===== Input

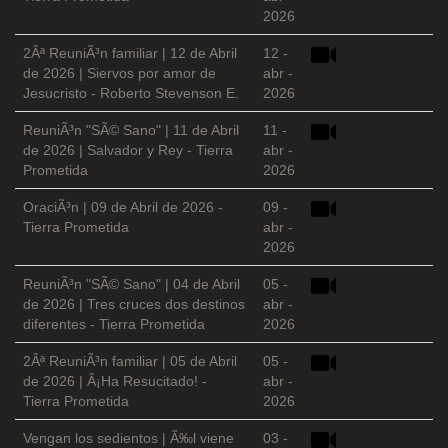
2026
2Âª ReuniÃ³n familiar | 12 de Abril
12 -
de 2026 | Siervos por amor de
abr -
Jesucristo - Roberto Stevenson E.
2026
ReuniÃ³n "SÃ© Sano" | 11 de Abril
11 -
de 2026 | Salvador y Rey - Tierra
abr -
Prometida
2026
OraciÃ³n | 09 de Abril de 2026 -
09 -
Tierra Prometida
abr -
2026
ReuniÃ³n "SÃ© Sano" | 04 de Abril
05 -
de 2026 | Tres cruces dos destinos
abr -
diferentes - Tierra Prometida
2026
2Âª ReuniÃ³n familiar | 05 de Abril
05 -
de 2026 | Â¡Ha Resucitado! -
abr -
Tierra Prometida
2026
Vengan los sedientos | Ã‰l viene
03 -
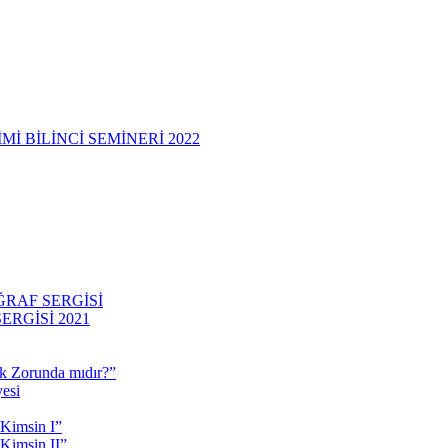
 BİLİNCİ SEMİNERİ 2022
RAF SERGİSİ
RGİSİ 2021
 Zorunda mıdır?”
esi
 Kimsin I”
Kimsin II”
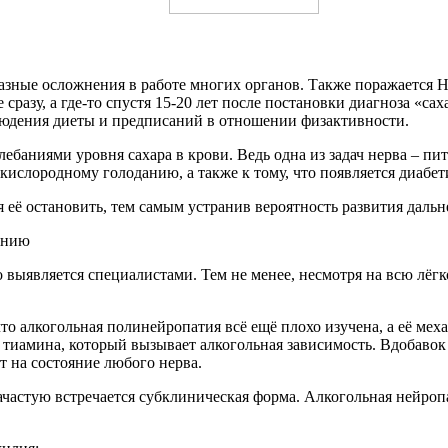
зные осложнения в работе многих органов. Также поражается НС
сразу, а где-то спустя 15-20 лет после постановки диагноза «с
людения диеты и предписаний в отношении физактивности.
баниями уровня сахара в крови. Ведь одна из задач нерва – пит
 кислородному голоданию, а также к тому, что появляется диабет
я её остановить, тем самым устранив вероятность развития дал
о выявляется специалистами. Тем не менее, несмотря на всю лё
то алкогольная полинейропатия всё ещё плохо изучена, а её ме
е тиамина, который вызывает алкогольная зависимость. Вдобавок 
т на состояние любого нерва.
ачастую встречается субклиническая форма. Алкогольная нейроп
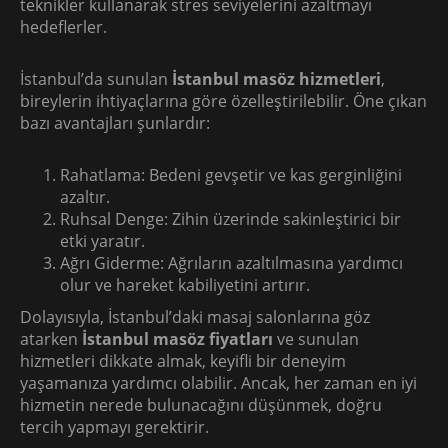
teknikler kullanarak stres seviyelerini azaltmayı
hedeflerler.
İstanbul’da sunulan
İstanbul masöz hizmetleri
,
bireylerin ihtiyaçlarına göre özelleştirilebilir. Öne çıkan
bazı avantajları şunlardır:
Rahatlama: Bedeni gevşetir ve kas gerginliğini
azaltır.
Ruhsal Denge: Zihin üzerinde sakinleştirici bir
etki yaratır.
Ağrı Giderme: Ağrıların azaltılmasına yardımcı
olur ve hareket kabiliyetini artırır.
Dolayısıyla, İstanbul’daki masaj salonlarına göz
atarken
İstanbul masöz fiyatları
ve sunulan
hizmetleri dikkate almak, keyifli bir deneyim
yaşamanıza yardımcı olabilir. Ancak, her zaman en iyi
hizmetin nerede bulunacağını düşünmek, doğru
tercih yapmayı gerektirir.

==========

= Work to complete =
Your answer should hold the line with "İstanbul’da sunulan" and each line after it to the end of the data, retyped exactly. Include no other lines.

= Exercise result =
İstanbul’da sunulan
İstanbul masöz hizmetleri
,
bireylerin ihtiyaçlarına göre özelleştirilebilir. Öne çıkan
bazı avantajları şunlardır:
Rahatlama: Bedeni gevşetir ve kas gerginliğini
azaltır.
Ruhsal Denge: Zihin üzerinde sakinleştirici bir
etki yaratır.
Ağrı Giderme: Ağrıların azaltılmasına yardımcı
olur ve hareket kabiliyetini artırır.
Dolayısıyla, İstanbul’daki masaj salonlarına göz
atarken
İstanbul masöz fiyatları
ve sunulan
hizmetleri dikkate almak, keyifli bir deneyim
yaşamanıza yardımcı olabilir. Ancak, her zaman en iyi
hizmetin nerede bulunacağını düşünmek, doğru
tercih yapmayı gerektirir.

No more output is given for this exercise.